Certains groupes de femmes mènent un combat ( à ramifications internationales) en faveur de la reconnaissance de la prostitution comme profession et donc de sa normalisation. Leurs arguments sont divers. La prostitution serait en effet une profession comme les autres dans la mesure où elle est librement pratiquée: vendre ses services sexuels n’est pas pire que de vendre ses services domestiques. Derrière cette argumentation se cache souvent le présupposé selon lequel toute hétérosexualité, y compris conjugale, est une forme de prostitution séculaire inavouée .

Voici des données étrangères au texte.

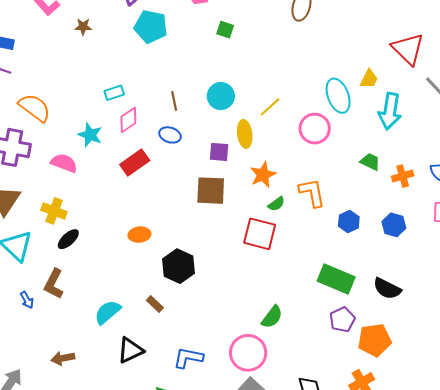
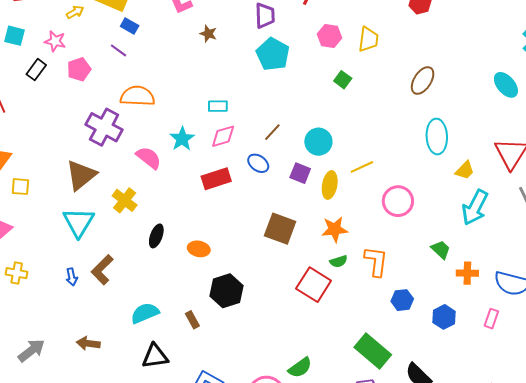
cyan ellipse: (338, 96) -> (437, 136), moved
brown line: (174, 101) -> (272, 132), turned 36
orange semicircle: (35, 108) -> (137, 96), turned -52
purple square: (219, 152) -> (300, 173), moved
black ellipse: (68, 239) -> (156, 236), moved, turned -45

Selon les partisans de la reconnaissance professionnelle banalisée de la prostitution, cette reconnaissance ne favoriserait pas son expansion mais permettrait de distinguer la prostitution légale pratiquée librement par des indépendantes ou supposées telles, de la prostitution sauvage des trafiquants mettant sur le marché de nombreuses adolescentes issues des pays de l’Est ou d’Afrique et qui sont sans défense. Elles soulignent et soutiennent le fait que des groupes de prostituées revendiquent elles-mêmes la légalité, voire la dignité de leur métier, «librement choisi » comme un parmi les autres. Cette légalisation de la profession permettrait d’ailleurs la répression accrue de la prostitution illégale des étrangères, souvent très jeunes et mise sur le marché par des trafiquants qui devraient alors être sévèrement pénalisé( e )s. Cette argumentation frappante n’est toutefois pas étrangère à une sorte de loi de la concurrence, les jeunes étrangères étant souvent plus attractives de par leur âge, par les prix qu’elles demandent , et l’inconditionnalité de leurs pratiques.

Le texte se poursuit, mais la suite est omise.